The actual definition of the spherical harmonic expansion of the sound
field is a conference paper. The paper appears to be publicly available.
But, since this is a normative reference, it might be nice to reproduce
at least a sketch of the relevant functions within the draft in case
that reference becomes harder to obtain. It also wasn't clear to me, as
someone without specific ambisonic knowledge what the annotations on the
definition in the reference meant. Of course it can be painful to
include complex equations in an RFC.
For mapping family 3, I'm concerned by the way the matrix is signaled.
You say the mixing matrix is "stored column-wise." I assume this means
the order of the coefficients in the file is D11, D21, ..., DC1, D12,
D22, ..., D1K, D2K, ..., DCK. Is that correct? Since matrix
representation conventions vary, I suggest being more explicit here,
perhaps by listing a few coefficients in figure 4.
As you note at the end of section 3.2, the identification header must
fit within a single page as described the Ogg Opus RFC 7845. This is
also in the Ogg Format RFC 3533 (section 4, third paragraph). Violating
this constraint will definitely cause interoperability problems. I'd
like to see the language about this strengthened to a MUST limit on the
packet size and some guidance given about maximum order and channel
indexes for common configurations. Section 3.3 should be updated to
mention this as well. It would be an easy thing for implementors to
overlook.
As you noted in your response to Eric Rescorla's comments, replacing the
RFC 7845 channel mapping table with the mixing matrix entries means that
a decoder based solely on that RFC could either produce a random mix of
of the ambisonic channels, or reject the header as invalid, depending on
how the mixing coefficients match up with the available decoded streams
when interpreted as bytes.
However, the RFC 7845 channel mapping table is only 'C' octets long, the
length of half a row of the mixing matrix. It seems to me encoders could
insert a compatibility table before the matrix coefficients without
adding much to the encapsulation overhead or limiting the mixing options
much. Was this considered by the working group?

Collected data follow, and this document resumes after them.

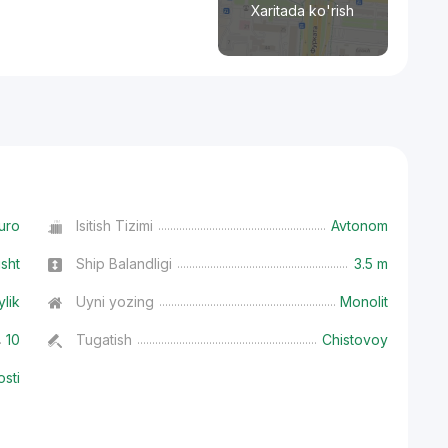
Xaritada ko'rish
uro
Isitish Tizimi
Avtonom
isht
Ship Balandligi
3.5 m
ylik
Uyni yozing
Monolit
10
Tugatish
Chistovoy
osti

Such a table could be all 255 values, to indicate no output, but
probably SHOULD consist of a 1:1 mapping, with values 0,1,..,C-1. That
way something like Digital Audio Workstation software written just
against RFC 7845 could still load the coded tracks, even if the mix and
interpretation as ambisonic signals is lost. That kind of compatibility
was the intent of Section 5.1.1.3 of RFC 7845.
Decoders still MAY reject the stream because they don't recognize the
channel mapping family field, or because they think the id header is too
large. Players still SHOULD NOT play it based just on an unrecognized
mapping family field.
If you want to completely block incompatible decoders, you could also
bump the 'version' field in the id header.
Reserving mapping family values 240...254 for experimental use seems
reasonable to me. I don't foresee much pressure on namespace allocation,
and the number of reserved entries is appropriate.
You could reference the "experimental use" policy in Section 4.1 of RFC
5226 here.
I don't see an Implementation Status section (as recommended by RFC
6982). Are there multiple implementations of this draft? Test vectors?